Return, exactly and with nothing added, the line with "Extract all elements" together with all lines after it through the end of the data below. No pictures belong in the copy.

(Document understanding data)
┄┄┄┄┄┄
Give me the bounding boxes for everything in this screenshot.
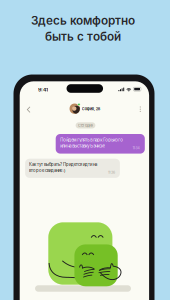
staticText: Пойдем гулять в парк Горького [60, 137, 123, 142]
button[interactable]: More options [135, 103, 145, 115]
staticText: 9:41 [38, 86, 48, 93]
staticText: Сегодня [78, 123, 93, 128]
staticText: Как тут выбрать? Придется идти на [29, 162, 97, 167]
staticText: или на выставку Бэнкси? [60, 144, 105, 149]
staticText: 11:34 [133, 146, 140, 150]
button[interactable]: София, 28 [69, 103, 101, 114]
button[interactable]: Back [23, 104, 35, 116]
staticText: второе свидание :) [29, 168, 66, 173]
staticText: Здесь комфортно [31, 14, 135, 28]
staticText: 11:36 [108, 170, 115, 175]
staticText: София, 28 [82, 106, 101, 111]
staticText: быть с тобой [45, 29, 121, 44]
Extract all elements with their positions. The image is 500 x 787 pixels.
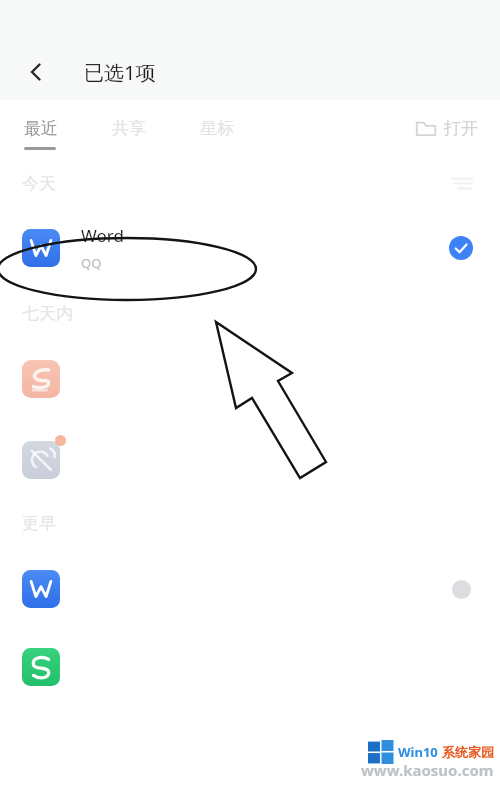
button[interactable]: Sort	[446, 167, 478, 199]
staticText: Word	[81, 224, 124, 247]
button[interactable]: 最近	[22, 110, 60, 147]
staticText: 今天	[22, 173, 56, 194]
staticText: 共享	[112, 118, 146, 139]
button[interactable]: Back	[14, 50, 58, 94]
button[interactable]: Select	[444, 572, 478, 606]
staticText: www.kaosuo.com	[361, 760, 494, 780]
button[interactable]: Selected	[444, 231, 478, 265]
staticText: QQ	[81, 254, 102, 272]
staticText: 打开	[444, 118, 478, 139]
button[interactable]	[0, 628, 500, 706]
button[interactable]: 共享	[110, 110, 148, 147]
staticText: 星标	[200, 118, 234, 139]
button[interactable]: 星标	[198, 110, 236, 147]
button[interactable]: Word	[0, 210, 500, 286]
button[interactable]: 打开	[411, 109, 482, 147]
staticText: 最近	[24, 118, 58, 139]
staticText: 七天内	[22, 303, 73, 324]
button[interactable]	[0, 340, 500, 418]
staticText: 已选1项	[84, 59, 156, 86]
staticText: 更早	[22, 513, 56, 534]
button[interactable]: Select	[0, 550, 500, 628]
staticText: Win10	[398, 743, 438, 761]
staticText: 系统家园	[442, 744, 494, 760]
button[interactable]	[0, 418, 500, 496]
┄┄┄┄┄┄
▶ [SOLVED EXERCISE]:
Extract all elements with their positions. The image is 500 x 787 pixels.
button[interactable]: Sort	[446, 167, 478, 199]
staticText: Word	[81, 224, 124, 247]
button[interactable]: 最近	[22, 110, 60, 147]
staticText: 今天	[22, 173, 56, 194]
staticText: 共享	[112, 118, 146, 139]
button[interactable]: Back	[14, 50, 58, 94]
button[interactable]: Select	[444, 572, 478, 606]
staticText: www.kaosuo.com	[361, 760, 494, 780]
button[interactable]: Selected	[444, 231, 478, 265]
staticText: QQ	[81, 254, 102, 272]
staticText: 打开	[444, 118, 478, 139]
button[interactable]	[0, 628, 500, 706]
button[interactable]: 共享	[110, 110, 148, 147]
staticText: 星标	[200, 118, 234, 139]
button[interactable]: 星标	[198, 110, 236, 147]
button[interactable]: Word	[0, 210, 500, 286]
button[interactable]: 打开	[411, 109, 482, 147]
staticText: 最近	[24, 118, 58, 139]
staticText: 七天内	[22, 303, 73, 324]
button[interactable]	[0, 340, 500, 418]
staticText: 已选1项	[84, 59, 156, 86]
staticText: 更早	[22, 513, 56, 534]
button[interactable]: Select	[0, 550, 500, 628]
staticText: Win10	[398, 743, 438, 761]
staticText: 系统家园	[442, 744, 494, 760]
button[interactable]	[0, 418, 500, 496]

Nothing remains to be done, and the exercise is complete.